Andy himself had a very agreeable personality, not remarkable. And so, to me, like his art which I had just seen and left with the impression that it was ordinary (everyday), he seemed to have almost no personality. He was courteous, he was pleasant but otherwise … Ha! on me. I should say. It took me quite some time in life to see what I was looking at, and even longer to realize that that this very seemingly unassuming man wearing what looked like a white wig (I thought it was his real hair …!) would one day be a museum!
I should add, in self-defense: like many others, I came to understand Warhol, who was his art, who lived his art and knew what he was assuming. It was he, more than anyone, who was the influence on my own work as a writer. The media was his art. also.

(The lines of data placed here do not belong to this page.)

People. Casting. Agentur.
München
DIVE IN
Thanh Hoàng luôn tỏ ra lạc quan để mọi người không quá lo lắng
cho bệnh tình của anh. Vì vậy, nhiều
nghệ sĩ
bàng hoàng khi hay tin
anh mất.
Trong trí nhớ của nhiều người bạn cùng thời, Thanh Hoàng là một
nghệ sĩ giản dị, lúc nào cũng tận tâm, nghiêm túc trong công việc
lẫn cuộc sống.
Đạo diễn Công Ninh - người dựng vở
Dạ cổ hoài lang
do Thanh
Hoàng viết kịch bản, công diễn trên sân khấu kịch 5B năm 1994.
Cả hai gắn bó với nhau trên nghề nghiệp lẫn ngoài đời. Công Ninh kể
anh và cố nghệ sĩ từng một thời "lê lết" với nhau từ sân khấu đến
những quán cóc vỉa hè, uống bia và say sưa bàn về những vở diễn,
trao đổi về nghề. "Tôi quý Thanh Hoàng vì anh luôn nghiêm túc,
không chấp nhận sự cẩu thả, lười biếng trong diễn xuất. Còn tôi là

Before we show you Mary’s snapshots of Andy Warhol’s Memorial Service at St. Patrick’s Cathedral and the luncheon that followed, I was of course reminded of Charlie Scheips’ and Christophe Von Hohenberg’s Andy Warhol: The Day the Factory Died (Empire Editions; 2006).
If you haven’t seen it, it’s a beautifully presented paperback book in the form of a hip little Smythson diary, which captures a veritable time capsule of the social swirl of the era that Warhol had such an enormous role in shaping. Von Hohenberg beautifully and candidly captured the elite of New York at Warhol’s last “happening.” Warhol would have liked all of it.